Rezension

Olivias Männer

Der große Bruder
von Esther Gerritsen

Bewertet mit 4 Sternen

Olivia ist mit Gerard verheiratet und hat mit ihm die zwei halbwüchsigen Söhne Tom und Julius. Sie arbeitet als Finanzleiterin in einem alten Traditionsbetrieb für Porzellan. Das Unternehmen stand schon am Abgrund, doch mit ihrer Hilfe gelang es, das Geschäft langsam wieder in die Gewinnzone zu bringen. Während sie sich auf eine Gesellschafterversammlung vorbereitet, erhält sie einen Anruf von ihrem älteren Bruder Marcus, von dem sie seit Ewigkeiten nichts gehört hat. Marcus ist auf dem Weg in den OP, wo man ihm sein Bein amputieren wird, da er mit seinem Diabetes so sorglos umgegangen ist. Olivia ist von Natur aus eher eine wenig sentimentale Person, doch die Nachricht wirft sie regelrecht aus der Bahn und sie ist so geschockt, dass sie sich nicht mehr auf die Arbeit konzentrieren kann und kurzerhand in die Klinik fährt, wo Marcus gerade aus der Narkose erwacht.
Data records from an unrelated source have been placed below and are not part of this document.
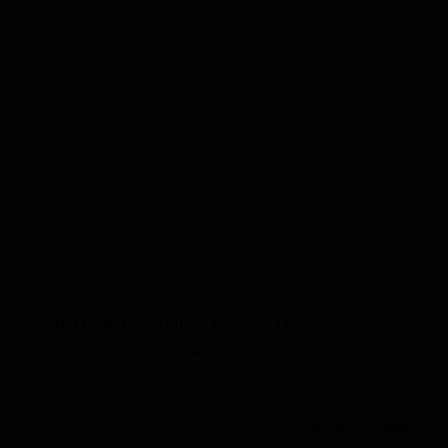
испанском регионе Астурия. Основу ассортимента
составляет традиционная астурийская сидра,
производимая по методу натурального брожения,
что обеспечивает её характерный сухой вкус и
лёгкую игристость. Производственный процесс
включает в себя использование местных сортов
яблок и выдержку напитка в больших деревянных
бочках. Пивоварня ориентирована на локальный
рынок, поставляя свою продукцию в региональные
сидрерии и специализированные магазины.
Специализация и рейтинги
производителя по стилям
Традиционный сидр /
Апфельвайн (Cider - Traditional
15 сортов
★ 3.24
/ Apfelwein)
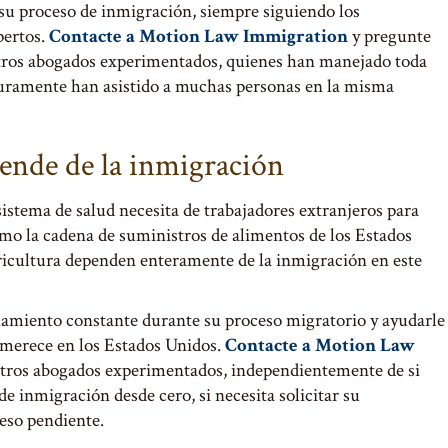
su proceso de inmigración, siempre siguiendo los
pertos.
Contacte a Motion Law Immigration
y pregunte
os abogados experimentados, quienes han manejado toda
guramente han asistido a muchas personas en la misma
pende de la inmigración
sistema de salud necesita de trabajadores extranjeros para
omo la cadena de suministros de alimentos de los Estados
agricultura dependen enteramente de la inmigración en este
miento constante durante su proceso migratorio y ayudarle
y merece en los Estados Unidos.
Contacte a Motion Law
estros abogados experimentados, independientemente de si
de inmigración desde cero, si necesita solicitar su
eso pendiente.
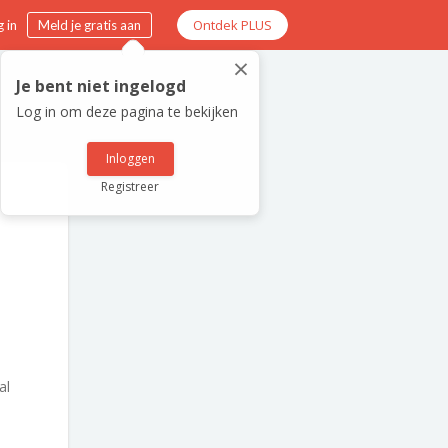
Ontdek PLUS
 in
Meld je gratis aan
×
Je bent niet ingelogd
Log in om deze pagina te bekijken
Inloggen
Registreer
al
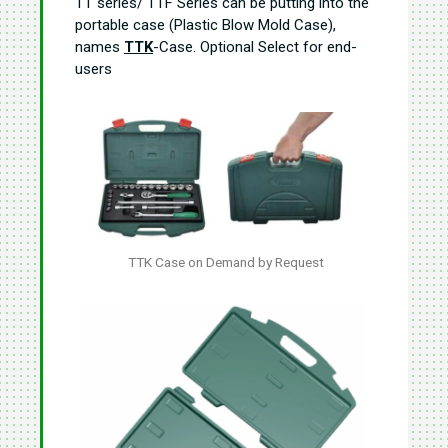
TT series/ TTF Series can be putting into the
portable case (Plastic Blow Mold Case),
names
TTK
-Case. Optional Select for end-
users
TTK Case on Demand by Request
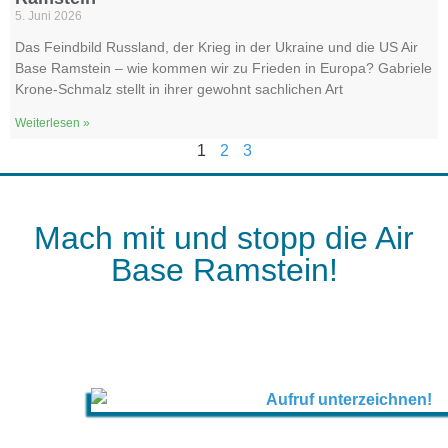
5. Juni 2026
Das Feindbild Russland, der Krieg in der Ukraine und die US Air
Base Ramstein – wie kommen wir zu Frieden in Europa? Gabriele
Krone-Schmalz stellt in ihrer gewohnt sachlichen Art
Weiterlesen »
1
2
3
Mach mit und stopp die Air
Base Ramstein!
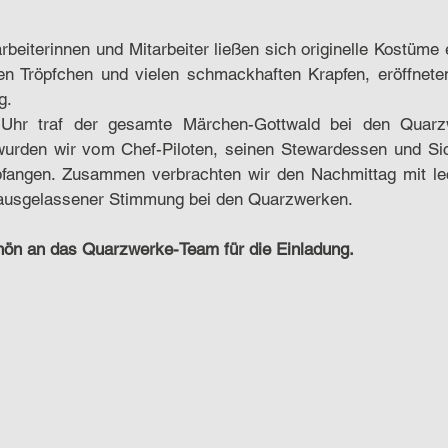
beiterinnen und Mitarbeiter ließen sich originelle Kostüme e
en Tröpfchen und vielen schmackhaften Krapfen, eröffnete
g.
Uhr traf der gesamte Märchen-Gottwald bei den Quarzw
wurden wir vom Chef-Piloten, seinen Stewardessen und Sic
fangen. Zusammen verbrachten wir den Nachmittag mit lec
 ausgelassener Stimmung bei den Quarzwerken.
hön an das Quarzwerke-Team für die Einladung.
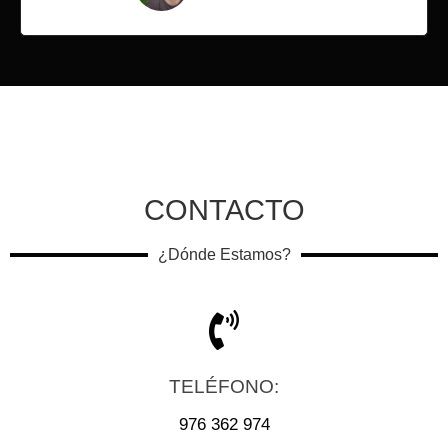
CONTACTO
¿Dónde Estamos?
TELÉFONO:
976 362 974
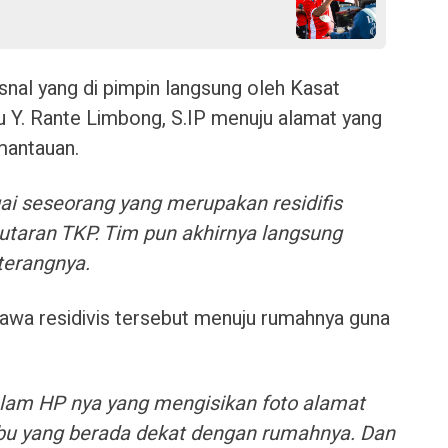
psnal yang di pimpin langsung oleh Kasat
 Y. Rante Limbong, S.IP menuju alamat yang
mantauan.
gai seseorang yang merupakan residifis
putaran TKP. Tim pun akhirnya langsung
terangnya.
awa residivis tersebut menuju rumahnya guna
lam HP nya yang mengisikan foto alamat
bu yang berada dekat dengan rumahnya. Dan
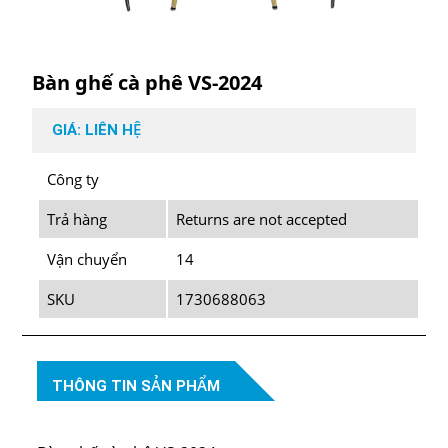
Bàn ghế cà phê VS-2024
GIÁ: LIÊN HỆ
Công ty
Trả hàng
Returns are not accepted
Vận chuyển
14
SKU
1730688063
THÔNG TIN SẢN PHẨM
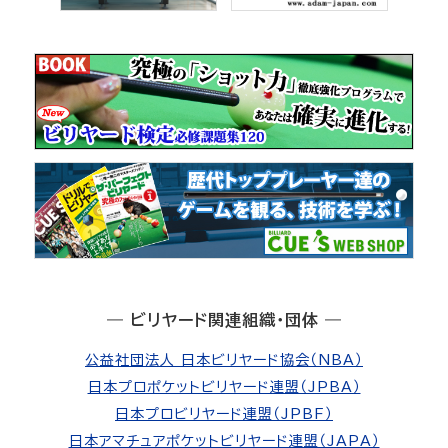
― ビリヤード関連組織・団体 ―
公益社団法人 日本ビリヤード協会（NBA）
日本プロポケットビリヤード連盟（JPBA）
日本プロビリヤード連盟（JPBF）
日本アマチュアポケットビリヤード連盟（JAPA）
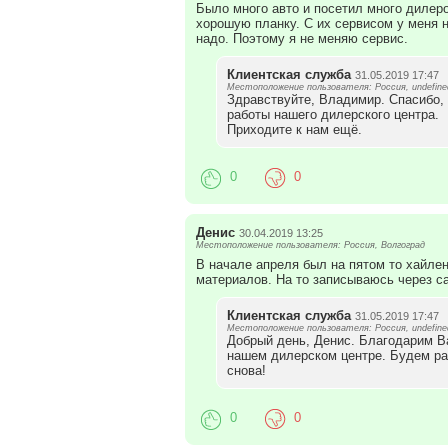
Было много авто и посетил много дилеро
хорошую планку. С их сервисом у меня н
надо. Поэтому я не меняю сервис.
Клиентская служба
31.05.2019 17:47
Местоположение пользователя: Россия, undefine
Здравствуйте, Владимир. Спасибо,
работы нашего дилерского центра.
Приходите к нам ещё.
0
0
Денис
30.04.2019 13:25
Местоположение пользователя: Россия, Волгоград
В начале апреля был на пятом то хайле
материалов. На то записываюсь через са
Клиентская служба
31.05.2019 17:47
Местоположение пользователя: Россия, undefine
Добрый день, Денис. Благодарим В
нашем дилерском центре. Будем р
снова!
0
0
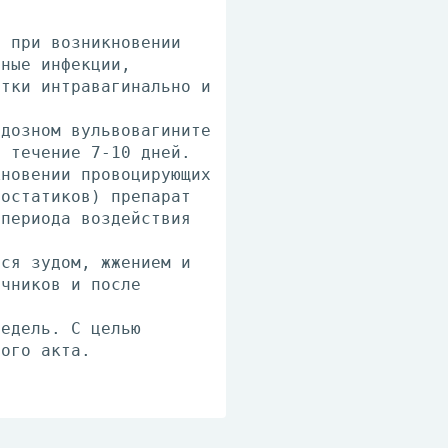
е при возникновении
сные инфекции,
утки интравагинально и
идозном вульвовагините
в течение 7-10 дней.
кновении провоцирующих
тостатиков) препарат
 периода воздействия
хся зудом, жжением и
ичников и после
недель. С целью
вого акта.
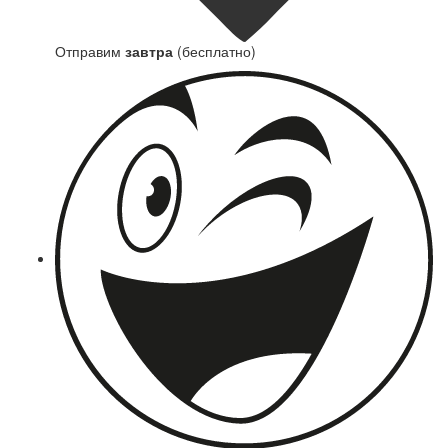
Отправим
завтра
(бесплатно)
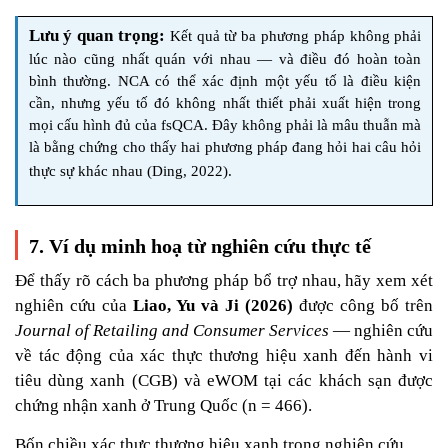
Lưu ý quan trọng:
Kết quả từ ba phương pháp không phải
lúc nào cũng nhất quán với nhau — và điều đó hoàn toàn
bình thường. NCA có thể xác định một yếu tố là điều kiện
cần, nhưng yếu tố đó không nhất thiết phải xuất hiện trong
mọi cấu hình đủ của fsQCA. Đây không phải là mâu thuẫn mà
là bằng chứng cho thấy hai phương pháp đang hỏi hai câu hỏi
thực sự khác nhau (Ding, 2022).
7. Ví dụ minh hoạ từ nghiên cứu thực tế
Để thấy rõ cách ba phương pháp bổ trợ nhau, hãy xem xét
nghiên cứu của
Liao, Yu và Ji (2026)
được công bố trên
Journal of Retailing and Consumer Services
— nghiên cứu
về tác động của xác thực thương hiệu xanh đến hành vi
tiêu dùng xanh (CGB) và eWOM tại các khách sạn được
chứng nhận xanh ở Trung Quốc (n = 466).
Bốn chiều xác thực thương hiệu xanh trong nghiên cứu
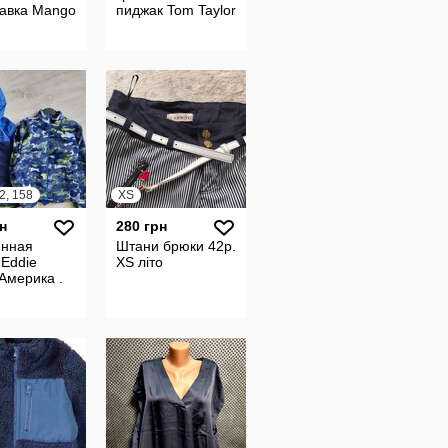
кавка Mango
пиджак Tom Taylor
2, 158
XS
н
280 грн
нная
Штани брюки 42р.
 Eddie
XS літо
Америка .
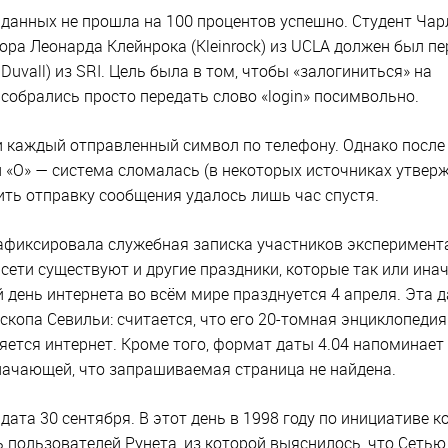
а данных не прошла на 100 процентов успешно. Студент Чар
сора Леонарда Клейнрока (Kleinrock) из UCLA должен был п
uvall) из SRI. Цель была в том, чтобы «залогиниться» на
обрались просто передать слово «login» посимвольно.
 каждый отправленный символ по телефону. Однако после 
и «O» — система сломалась (в некоторых источниках утверж
ить отправку сообщения удалось лишь час спустя.
афиксировала служебная записка участников эксперимент
сети существуют и другие праздники, которые так или ина
день интернета во всём мире празднуется 4 апреля. Эта д
скопа Севильи: считается, что его 20-томная энциклопедия
ется интернет. Кроме того, формат даты 4.04 напоминает
начающей, что запрашиваемая страница не найдена.
дата 30 сентября. В этот день в 1998 году по инициативе 
сь пользователей Рунета, из которой выяснилось, что Сетью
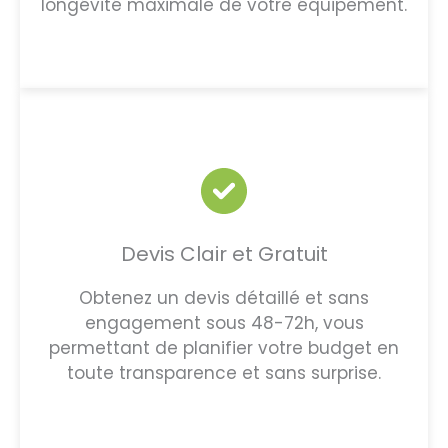
longévité maximale de votre équipement.
Devis Clair et Gratuit
Obtenez un devis détaillé et sans
engagement sous 48-72h, vous
permettant de planifier votre budget en
toute transparence et sans surprise.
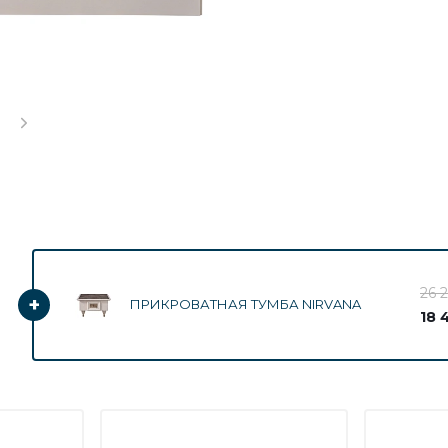
26 2
+
ПРИКРОВАТНАЯ ТУМБА NIRVANA
18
Die kurze Zeit mit ihrem Bruder bringt sie dazu, ihn einzuladen, für die Zeit während der Reha bei ihr und ihrer Familie zu wohnen, was Marcus dankend annimmt und Olivia schon in dem Moment wieder bereut, als Marcus einzieht. Während Marcus‘ Aufenthalt verändert sich sowohl Olivia als auch ihre ganze Familie. Hat Besuch von Marcus der Familie gut getan?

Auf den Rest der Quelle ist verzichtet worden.